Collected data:
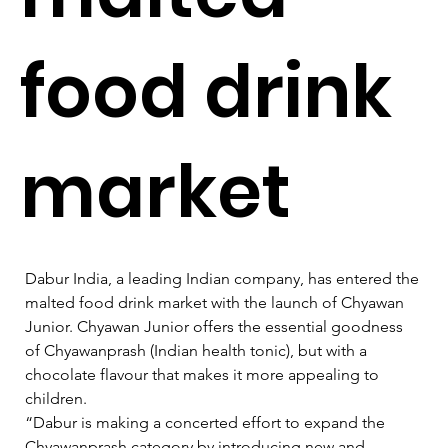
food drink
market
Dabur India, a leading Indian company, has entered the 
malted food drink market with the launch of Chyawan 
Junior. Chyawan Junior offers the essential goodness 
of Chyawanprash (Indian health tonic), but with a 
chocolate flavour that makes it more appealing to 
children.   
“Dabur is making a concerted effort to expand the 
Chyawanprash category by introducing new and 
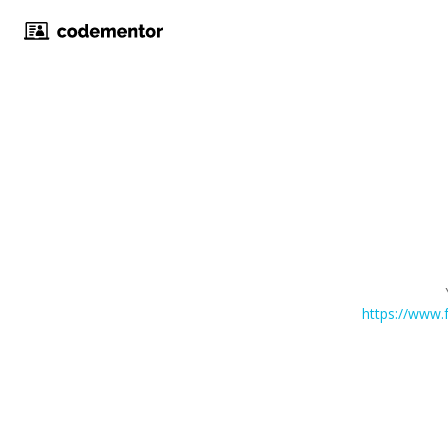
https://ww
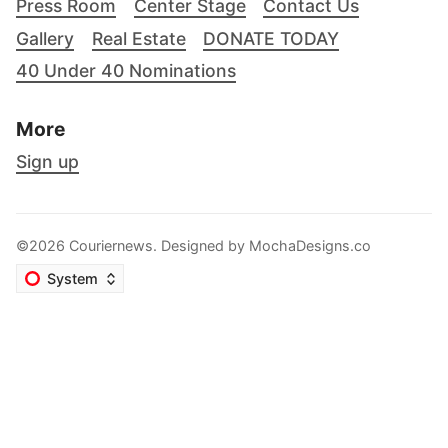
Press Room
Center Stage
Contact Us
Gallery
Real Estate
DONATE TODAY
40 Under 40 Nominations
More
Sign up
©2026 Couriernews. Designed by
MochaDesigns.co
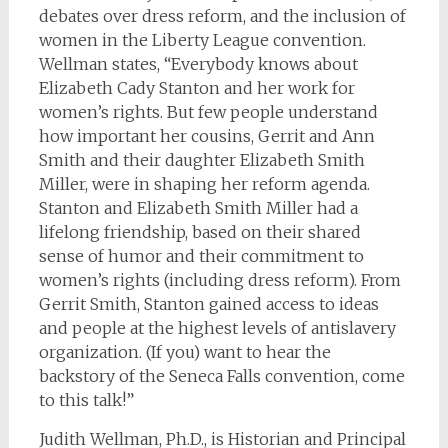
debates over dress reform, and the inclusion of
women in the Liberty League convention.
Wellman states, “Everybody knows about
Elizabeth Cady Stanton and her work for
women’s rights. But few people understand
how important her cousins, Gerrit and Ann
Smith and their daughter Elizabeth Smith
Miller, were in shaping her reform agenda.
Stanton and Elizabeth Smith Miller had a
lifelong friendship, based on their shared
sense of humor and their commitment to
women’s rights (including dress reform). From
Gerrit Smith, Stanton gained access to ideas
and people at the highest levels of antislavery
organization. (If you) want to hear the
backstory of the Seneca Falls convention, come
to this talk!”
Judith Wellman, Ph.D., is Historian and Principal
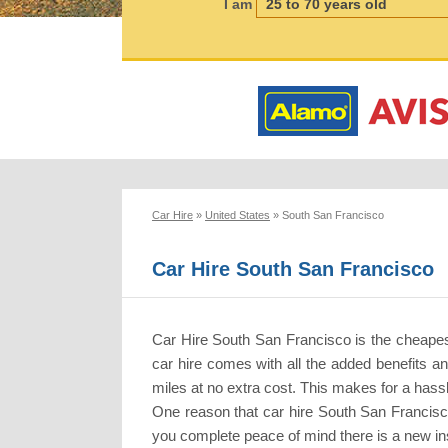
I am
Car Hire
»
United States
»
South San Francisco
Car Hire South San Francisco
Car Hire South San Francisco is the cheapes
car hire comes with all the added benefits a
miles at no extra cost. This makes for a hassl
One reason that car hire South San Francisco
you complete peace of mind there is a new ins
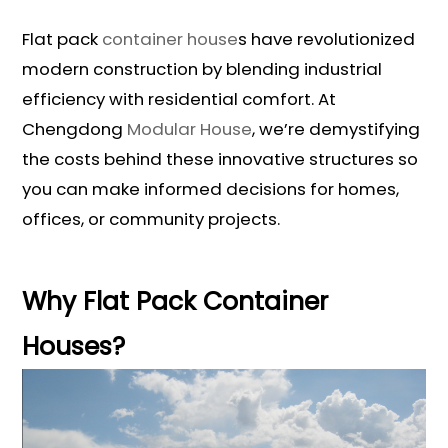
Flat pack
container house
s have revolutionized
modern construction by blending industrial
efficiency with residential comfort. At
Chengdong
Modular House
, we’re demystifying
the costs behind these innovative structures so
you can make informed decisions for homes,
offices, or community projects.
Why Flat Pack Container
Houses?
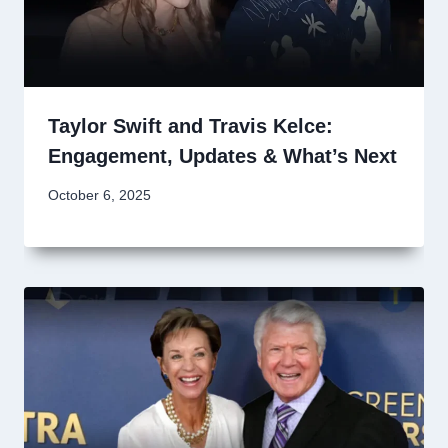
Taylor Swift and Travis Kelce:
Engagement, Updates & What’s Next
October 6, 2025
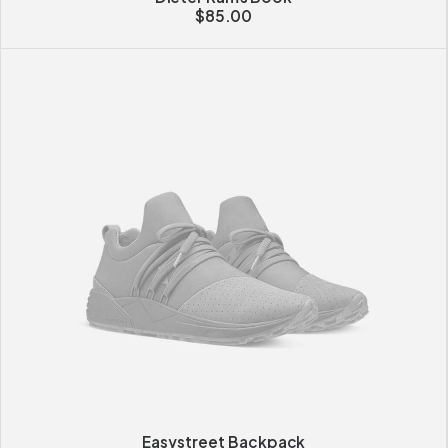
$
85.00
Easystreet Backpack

...

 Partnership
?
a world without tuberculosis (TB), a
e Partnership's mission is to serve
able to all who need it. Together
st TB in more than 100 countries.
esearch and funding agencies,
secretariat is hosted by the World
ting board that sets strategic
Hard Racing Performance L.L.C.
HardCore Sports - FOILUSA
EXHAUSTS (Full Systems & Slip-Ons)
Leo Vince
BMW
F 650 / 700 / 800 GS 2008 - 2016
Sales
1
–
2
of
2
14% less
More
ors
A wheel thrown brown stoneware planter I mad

(WHAT YOU NEED TO DO):
Write out exactly the lines above from the line with "esearch and funding" through the line with "A wheel thrown brown stoneware planter I mad", both of them included, and leave out all other lines.

(EXERCISE RESULT):
esearch and funding agencies,
secretariat is hosted by the World
ting board that sets strategic
Hard Racing Performance L.L.C.
HardCore Sports - FOILUSA
EXHAUSTS (Full Systems & Slip-Ons)
Leo Vince
BMW
F 650 / 700 / 800 GS 2008 - 2016
Sales
1
–
2
of
2
14% less
More
ors
A wheel thrown brown stoneware planter I mad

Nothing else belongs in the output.